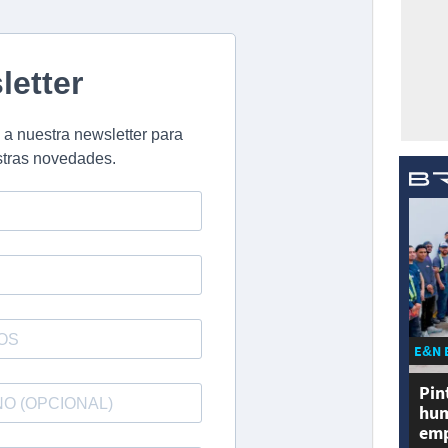
E&N 
Pin
hum
emp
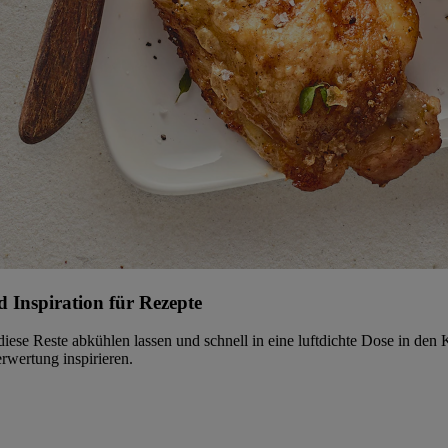
 Inspiration für Rezepte
iese Reste abkühlen lassen und schnell in eine luftdichte Dose in den 
rwertung inspirieren.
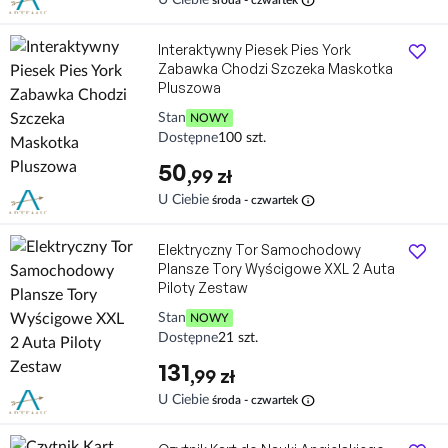
Interaktywny Piesek Pies York
Zabawka Chodzi Szczeka Maskotka
Pluszowa
Stan
NOWY
Dostępne
100 szt.
50
,99 zł
info
U Ciebie
środa - czwartek
Elektryczny Tor Samochodowy
Plansze Tory Wyścigowe XXL 2 Auta
Piloty Zestaw
Stan
NOWY
Dostępne
21 szt.
131
,99 zł
info
U Ciebie
środa - czwartek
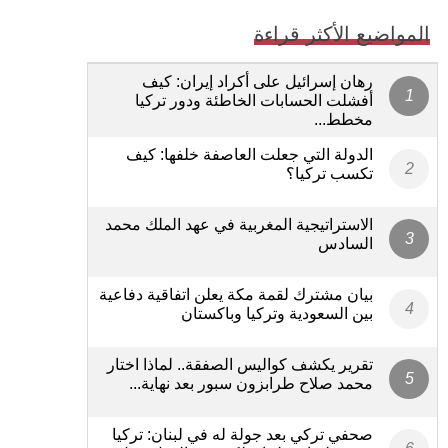
المواضيع الأكثر قراءة
رهان إسرائيل على أكراد إيران: كيف
أفشلت الحسابات الخاطئة ودور تركيا
مخطط...
الدولة التي جعلت العاصفة خلفها: كيف
تكسب تركيا؟
الاستراتيجية المغربية في عهد الملك محمد
السادس
بيان مشترك لقمة مكة يعلن اتفاقية دفاعية
بين السعودية وتركيا وباكستان
تقرير يكشف كواليس الصفقة.. لماذا اختار
محمد صلاح طرابزون سبور بعد نهاية...
صحفي تركي بعد جولة له في لبنان: تركيا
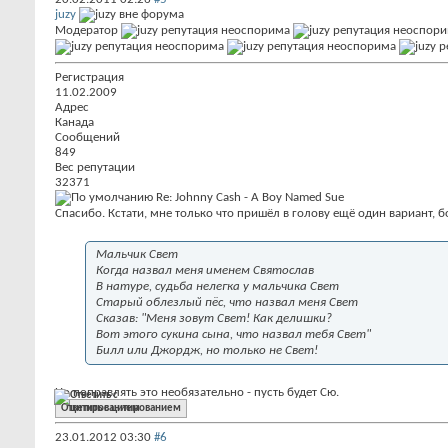
juzy
Модератор
Регистрация
11.02.2009
Адрес
Канада
Сообщений
849
Вес репутации
32371
Re: Johnny Cash - A Boy Named Sue
Спасибо. Кстати, мне только что пришёл в голову ещё один вариант, 
Мальчик Свет
Когда назвал меня именем Святослав
В натуре, судьба нелегка у мальчика Свет
Старый облезлый пёс, что назвал меня Свет
Сказав: "Меня зовут Свет! Как делишки?
Вот этого сукина сына, что назвал тебя Свет"
Билл или Джордж, но только не Свет!
Но поправлять это необязательно - пусть будет Сю.
Ответить с цитированием
23.01.2012
03:30
#6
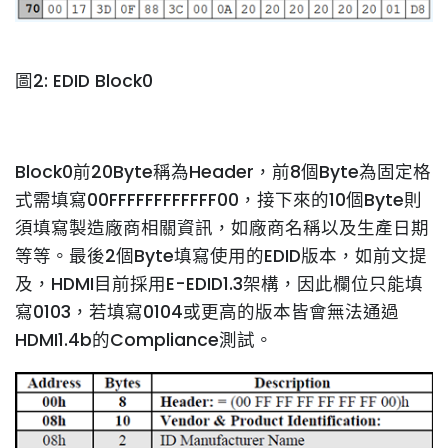
圖2: EDID Block0
Block0前20Byte稱為Header，前8個Byte為固定格
式需填寫00FFFFFFFFFFFF00，接下來的10個Byte則
須填寫製造廠商相關資訊，如廠商名稱以及生產日期
等等。最後2個Byte填寫使用的EDID版本，如前文提
及，HDMI目前採用E-EDID1.3架構，因此欄位只能填
寫0103，若填寫0104或更高的版本皆會無法通過
HDMI1.4b的Compliance測試。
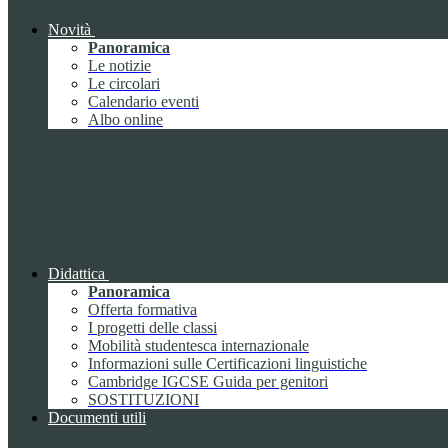
Novità
Panoramica
Le notizie
Le circolari
Calendario eventi
Albo online
Didattica
Panoramica
Offerta formativa
I progetti delle classi
Mobilità studentesca internazionale
Informazioni sulle Certificazioni linguistiche
Cambridge IGCSE Guida per genitori
SOSTITUZIONI
Documenti utili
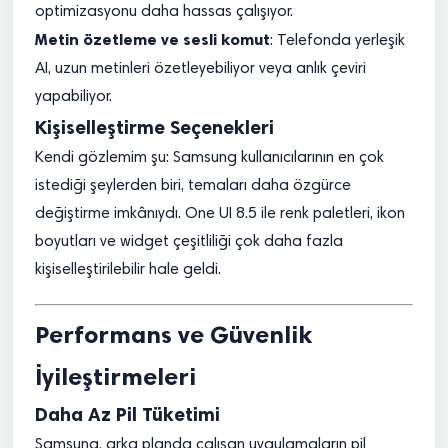
optimizasyonu daha hassas çalışıyor.
Metin özetleme ve sesli komut
: Telefonda yerleşik
AI, uzun metinleri özetleyebiliyor veya anlık çeviri
yapabiliyor.
Kişiselleştirme Seçenekleri
Kendi gözlemim şu: Samsung kullanıcılarının en çok
istediği şeylerden biri, temaları daha özgürce
değiştirme imkânıydı. One UI 8.5 ile renk paletleri, ikon
boyutları ve widget çeşitliliği çok daha fazla
kişiselleştirilebilir hale geldi.
Performans ve Güvenlik
İyileştirmeleri
Daha Az Pil Tüketimi
Samsung, arka planda çalışan uygulamaların pil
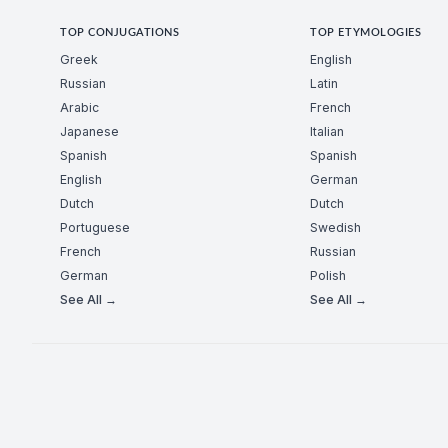
TOP CONJUGATIONS
TOP ETYMOLOGIES
Greek
English
Russian
Latin
Arabic
French
Japanese
Italian
Spanish
Spanish
English
German
Dutch
Dutch
Portuguese
Swedish
French
Russian
German
Polish
See All →
See All →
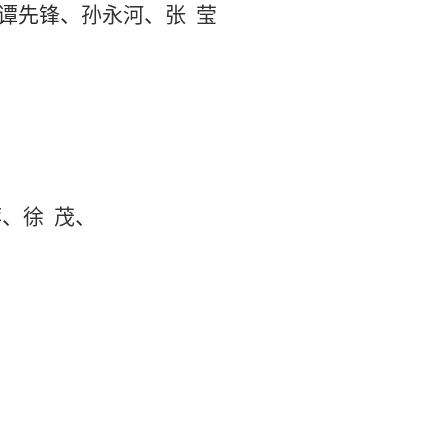
谭先锋、
孙永河
、
张
莹
萍
、
徐
茂
、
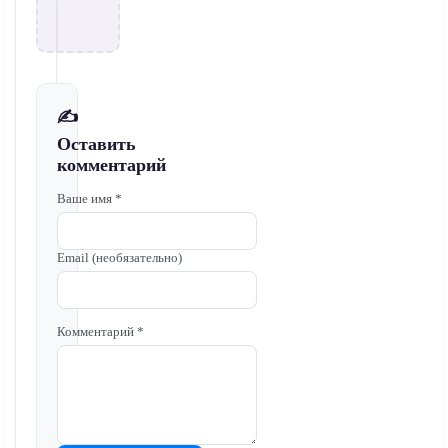
✍️
Оставить
комментарий
Ваше имя *
Email (необязательно)
Комментарий *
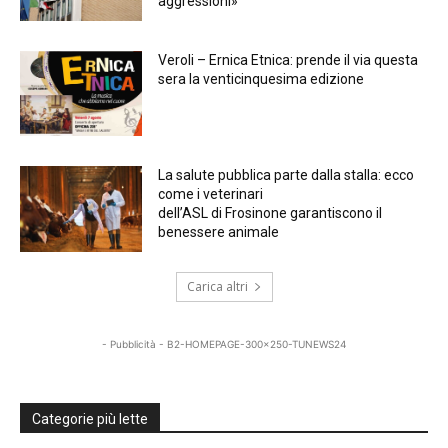
aggressioni»
Veroli – Ernica Etnica: prende il via questa
sera la venticinquesima edizione
La salute pubblica parte dalla stalla: ecco
come i veterinari
dell’ASL di Frosinone garantiscono il
benessere animale
Carica altri
- Pubblicità - B2-HOMEPAGE-300x250-TUNEWS24
Categorie più lette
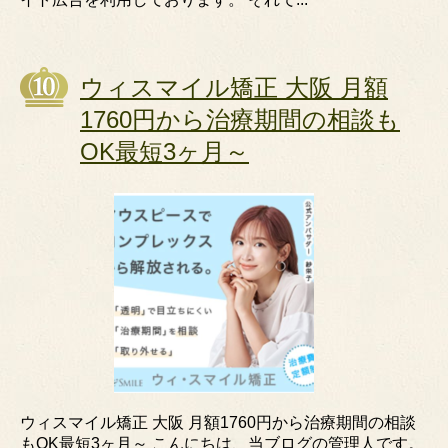
ウィスマイル矯正 大阪 月額
1760円から治療期間の相談も
OK最短3ヶ月～
ウィスマイル矯正 大阪 月額1760円から治療期間の相談
もOK最短3ヶ月～ こんにちは、当ブログの管理人です。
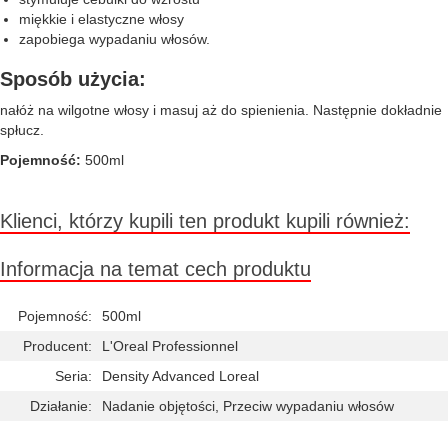
miękkie i elastyczne włosy
zapobiega wypadaniu włosów.
Sposób użycia:
nałóż na wilgotne włosy i masuj aż do spienienia. Następnie dokładnie
spłucz.
Pojemność:
500ml
Klienci, którzy kupili ten produkt kupili również:
Informacja na temat cech produktu
Pojemność:
500ml
Producent:
L'Oreal Professionnel
Seria:
Density Advanced Loreal
Działanie:
Nadanie objętości, Przeciw wypadaniu włosów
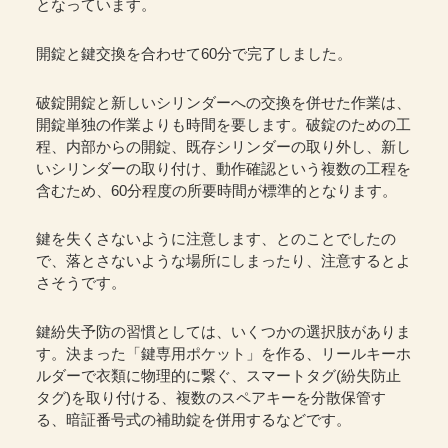
となっています。
開錠と鍵交換を合わせて60分で完了しました。
破錠開錠と新しいシリンダーへの交換を併せた作業は、
開錠単独の作業よりも時間を要します。破錠のための工
程、内部からの開錠、既存シリンダーの取り外し、新し
いシリンダーの取り付け、動作確認という複数の工程を
含むため、60分程度の所要時間が標準的となります。
鍵を失くさないように注意します、とのことでしたの
で、落とさないような場所にしまったり、注意するとよ
さそうです。
鍵紛失予防の習慣としては、いくつかの選択肢がありま
す。決まった「鍵専用ポケット」を作る、リールキーホ
ルダーで衣類に物理的に繋ぐ、スマートタグ(紛失防止
タグ)を取り付ける、複数のスペアキーを分散保管す
る、暗証番号式の補助錠を併用するなどです。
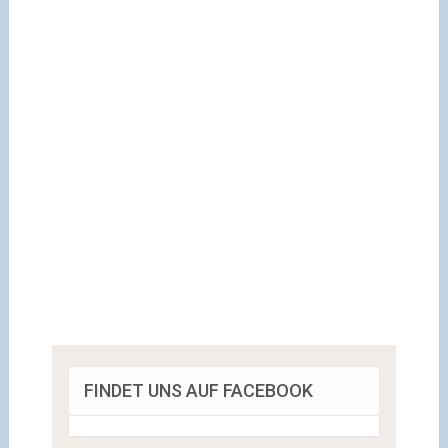
FINDET UNS AUF FACEBOOK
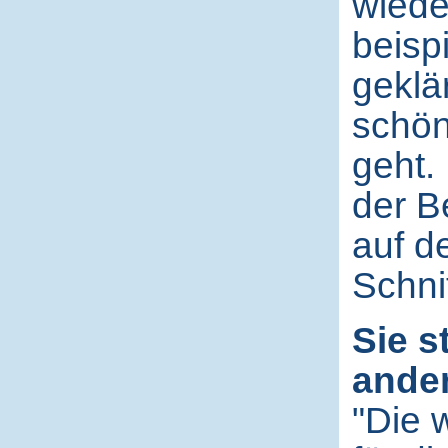
wiede
beisp
geklä
schön
geht.
der B
auf d
Schni
Sie s
ander
"Die 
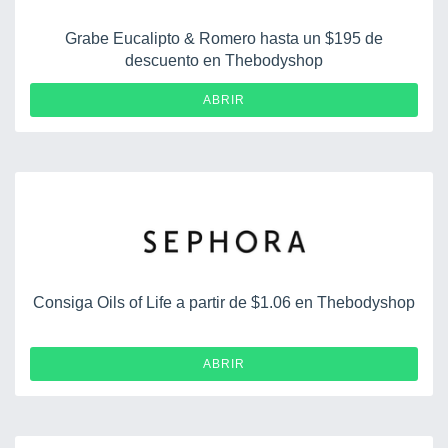
Grabe Eucalipto & Romero hasta un $195 de
descuento en Thebodyshop
ABRIR
Consiga Oils of Life a partir de $1.06 en Thebodyshop
ABRIR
============================================================
Exercise brief: Count every line above that holds the string "wypadaniu" and give the total, nothing more.

Exercise answer: 2